Is there a way to extract the reads with low mapping score from Bam files? Samtools will remove reads with low mapping score if we specify the threshold for option -q. However, what I want is to save those reads to another separate file instead of discarding them.
You have a few options:
- Code up something simple with pysam
- Just use awk (e.g.,
samtools view foo.bam | awk '{if($5<10) {print $0}}' > foo.low_qual.sam
)
Thanks very much for your information.
Could I ask you a further question? In the foo.low_qual.sam file, there won't be headers from the original foo.bam file. If so, could I still use samtools to convert the foo.low_qual.sam file into foo.low_qual.bam in order to save space? Also, could I use samtools to generate pileup file from foo.low_qual.bam if there is no problem in converting .sam to .bam?
Thank you so much!
That was just an abbreviated example. You could include headers too:
samtools view -h foo.bam | awk '{if(NF<5) {print $0} else if($5<10) {print $0}}' | samtools view -Sbo foo.low_qual.bam -
I should note that that's approximate, I haven't ensured that it lacks typos.
The NF<5 criterium does not work to extract the headers. We know that each line of the Sam file header starts with @ character, can I use this information to extract the headers? If so, could you write down the command? I googled but haven't found useful information.
Odd, that should normally suffice. You can also just:
samtools view -h foo.bam | awk '{if($1 ~ /^@/) {print $0} else if($5<10) {print $0}}' | samtools view -Sbo foo.low_qual.bam -
using my tool samjs : https://github.com/lindenb/jvarkit/wiki/SamJS
java -jar dist/samjs.jar -e 'record.getMappingQuality() > 20' \ -X discarded.bam -o accepted.bam in.bam
Thank you, Pierre.
I would like to try your tool if the IT people in my school is willing to install your javakit for me.
Could I directly download your tool samjs.jar and run the command line you wrote? I checked that I could run java in my cluster. I actually did what you provide in the Download and Install, however, I couldn't run ant. I tried to find samjs.jar, but failed to find it.
Thanks,
What if I cannot use ant on the server? Could I use SamJavascript.java directly? I obtained SamJavascript.java from the github you provided in the link of compilation.
install ant: http://ant.apache.org/bindownload.cgi
I have installed ant and done the following steps:
$ git clone "https://github.com/lindenb/jvarkit.git"
$ cd jvarkit
$ git submodule init
$ git submodule update
$ cd htsjdk
$ ant clean
$ ant
$ cd ..
However, I couldn't find the samjs.jar using the command line "find . -name "samjs.jar"". Could you tell me where I could get it?

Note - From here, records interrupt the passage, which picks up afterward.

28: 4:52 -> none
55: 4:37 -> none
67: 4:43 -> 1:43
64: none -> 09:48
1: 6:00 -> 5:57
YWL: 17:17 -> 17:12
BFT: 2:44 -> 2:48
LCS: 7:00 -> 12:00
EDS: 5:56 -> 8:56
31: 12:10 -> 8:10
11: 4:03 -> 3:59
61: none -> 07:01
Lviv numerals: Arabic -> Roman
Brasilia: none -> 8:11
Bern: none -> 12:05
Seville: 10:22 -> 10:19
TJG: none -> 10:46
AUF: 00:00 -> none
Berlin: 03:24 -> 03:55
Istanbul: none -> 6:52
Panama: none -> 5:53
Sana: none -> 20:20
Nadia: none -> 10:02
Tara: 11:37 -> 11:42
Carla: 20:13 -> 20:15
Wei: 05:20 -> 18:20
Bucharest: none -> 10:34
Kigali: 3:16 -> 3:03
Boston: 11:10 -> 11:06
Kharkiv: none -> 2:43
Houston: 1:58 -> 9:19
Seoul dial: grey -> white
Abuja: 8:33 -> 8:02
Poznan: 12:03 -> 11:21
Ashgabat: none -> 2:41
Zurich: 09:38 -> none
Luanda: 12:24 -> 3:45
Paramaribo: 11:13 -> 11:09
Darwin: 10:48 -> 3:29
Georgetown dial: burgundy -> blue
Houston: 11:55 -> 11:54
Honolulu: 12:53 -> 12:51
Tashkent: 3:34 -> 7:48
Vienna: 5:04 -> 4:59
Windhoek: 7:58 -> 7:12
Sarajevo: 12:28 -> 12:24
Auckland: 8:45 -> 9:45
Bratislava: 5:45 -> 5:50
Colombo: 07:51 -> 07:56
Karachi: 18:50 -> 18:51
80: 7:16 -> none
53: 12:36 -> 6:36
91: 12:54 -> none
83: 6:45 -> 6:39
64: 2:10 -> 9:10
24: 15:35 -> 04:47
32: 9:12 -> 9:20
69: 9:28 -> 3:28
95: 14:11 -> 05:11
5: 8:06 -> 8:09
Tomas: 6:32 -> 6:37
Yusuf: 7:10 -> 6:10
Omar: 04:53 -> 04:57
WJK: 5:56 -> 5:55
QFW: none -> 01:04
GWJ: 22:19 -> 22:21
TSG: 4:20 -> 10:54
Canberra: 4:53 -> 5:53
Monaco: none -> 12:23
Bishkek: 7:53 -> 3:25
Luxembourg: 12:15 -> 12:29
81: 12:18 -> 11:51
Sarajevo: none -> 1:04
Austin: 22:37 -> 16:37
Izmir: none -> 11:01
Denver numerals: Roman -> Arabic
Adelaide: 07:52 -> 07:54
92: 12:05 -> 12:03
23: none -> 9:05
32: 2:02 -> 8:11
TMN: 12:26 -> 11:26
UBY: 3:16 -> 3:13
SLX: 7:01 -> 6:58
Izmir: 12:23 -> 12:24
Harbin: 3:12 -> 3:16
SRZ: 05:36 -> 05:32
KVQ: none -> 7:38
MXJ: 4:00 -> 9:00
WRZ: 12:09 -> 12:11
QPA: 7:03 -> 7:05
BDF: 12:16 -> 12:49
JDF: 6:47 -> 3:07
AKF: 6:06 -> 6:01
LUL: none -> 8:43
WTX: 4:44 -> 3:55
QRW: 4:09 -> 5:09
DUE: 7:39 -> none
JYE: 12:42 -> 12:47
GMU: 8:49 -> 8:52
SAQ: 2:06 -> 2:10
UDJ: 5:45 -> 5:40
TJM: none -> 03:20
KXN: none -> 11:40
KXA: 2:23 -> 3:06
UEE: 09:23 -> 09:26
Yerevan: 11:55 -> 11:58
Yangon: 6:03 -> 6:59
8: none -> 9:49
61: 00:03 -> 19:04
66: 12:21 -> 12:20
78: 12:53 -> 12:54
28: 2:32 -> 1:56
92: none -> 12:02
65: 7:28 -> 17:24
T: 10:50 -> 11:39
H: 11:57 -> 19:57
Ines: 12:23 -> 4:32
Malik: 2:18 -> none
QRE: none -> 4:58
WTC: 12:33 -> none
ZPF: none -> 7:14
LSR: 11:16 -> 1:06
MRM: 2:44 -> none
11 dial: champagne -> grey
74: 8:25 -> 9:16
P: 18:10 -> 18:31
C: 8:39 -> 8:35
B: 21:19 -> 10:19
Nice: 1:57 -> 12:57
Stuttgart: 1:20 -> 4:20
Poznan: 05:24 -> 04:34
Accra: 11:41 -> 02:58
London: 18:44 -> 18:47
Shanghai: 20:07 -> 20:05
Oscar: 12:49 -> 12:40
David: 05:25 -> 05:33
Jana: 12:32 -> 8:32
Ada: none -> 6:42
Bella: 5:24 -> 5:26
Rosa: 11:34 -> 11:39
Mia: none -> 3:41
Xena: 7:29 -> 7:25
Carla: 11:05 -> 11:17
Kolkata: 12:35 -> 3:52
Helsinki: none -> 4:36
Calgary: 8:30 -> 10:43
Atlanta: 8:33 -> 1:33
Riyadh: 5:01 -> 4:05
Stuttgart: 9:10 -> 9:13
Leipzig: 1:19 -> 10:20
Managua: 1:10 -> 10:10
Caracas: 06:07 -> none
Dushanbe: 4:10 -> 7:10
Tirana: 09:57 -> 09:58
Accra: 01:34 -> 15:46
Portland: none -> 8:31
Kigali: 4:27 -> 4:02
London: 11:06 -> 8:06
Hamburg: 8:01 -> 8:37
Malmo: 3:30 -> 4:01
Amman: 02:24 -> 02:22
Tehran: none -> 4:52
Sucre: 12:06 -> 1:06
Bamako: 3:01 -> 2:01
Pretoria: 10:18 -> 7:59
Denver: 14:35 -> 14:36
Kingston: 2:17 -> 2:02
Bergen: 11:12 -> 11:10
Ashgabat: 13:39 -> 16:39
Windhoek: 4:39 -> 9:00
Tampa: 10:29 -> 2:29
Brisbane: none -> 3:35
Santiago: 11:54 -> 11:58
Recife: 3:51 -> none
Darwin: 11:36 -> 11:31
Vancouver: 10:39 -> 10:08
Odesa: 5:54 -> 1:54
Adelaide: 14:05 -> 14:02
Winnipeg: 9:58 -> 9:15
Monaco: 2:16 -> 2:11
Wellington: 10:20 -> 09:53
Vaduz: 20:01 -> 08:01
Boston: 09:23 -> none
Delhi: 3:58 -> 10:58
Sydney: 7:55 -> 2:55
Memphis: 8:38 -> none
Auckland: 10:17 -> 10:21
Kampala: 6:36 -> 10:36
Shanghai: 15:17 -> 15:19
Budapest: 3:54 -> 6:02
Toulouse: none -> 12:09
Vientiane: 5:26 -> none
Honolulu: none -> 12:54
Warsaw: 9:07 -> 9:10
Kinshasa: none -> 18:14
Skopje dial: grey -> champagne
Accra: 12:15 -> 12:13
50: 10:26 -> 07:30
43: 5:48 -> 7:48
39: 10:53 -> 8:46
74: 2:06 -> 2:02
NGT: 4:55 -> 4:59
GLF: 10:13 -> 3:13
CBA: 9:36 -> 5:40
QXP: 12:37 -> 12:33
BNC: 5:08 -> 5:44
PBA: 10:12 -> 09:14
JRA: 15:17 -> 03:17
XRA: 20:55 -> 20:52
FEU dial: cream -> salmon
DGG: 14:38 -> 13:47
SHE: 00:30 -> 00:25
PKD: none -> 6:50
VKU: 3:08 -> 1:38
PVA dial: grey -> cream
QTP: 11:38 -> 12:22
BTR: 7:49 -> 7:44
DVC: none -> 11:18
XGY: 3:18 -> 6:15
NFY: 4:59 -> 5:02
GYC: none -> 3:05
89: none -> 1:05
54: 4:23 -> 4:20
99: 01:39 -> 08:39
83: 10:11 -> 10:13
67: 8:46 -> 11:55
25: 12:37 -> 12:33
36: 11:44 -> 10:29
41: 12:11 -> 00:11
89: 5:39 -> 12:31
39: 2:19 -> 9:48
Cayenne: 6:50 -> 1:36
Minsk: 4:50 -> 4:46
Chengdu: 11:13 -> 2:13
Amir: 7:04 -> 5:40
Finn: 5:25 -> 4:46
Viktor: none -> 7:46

and then you have to `and samjs` https://github.com/lindenb/jvarkit/wiki/SamJS#compilation . The jar should be created in the 'dist' folder.
Eventually, I get the samjs.jar on my Mac. I'm going to move it to the server so that I can use it there.
Thanks so much for your information!
The IT people in my school is unwilling to install ant on the server. Do you know other ways to compile and install your tool samjs?
By the way, is there other way to extract reads with low mapping scores in the Bam file? I don't want to convert the Bam file to Sam file first and then convert it back. I want to deal with the Bam files directly. Do you think that Bamtools would work?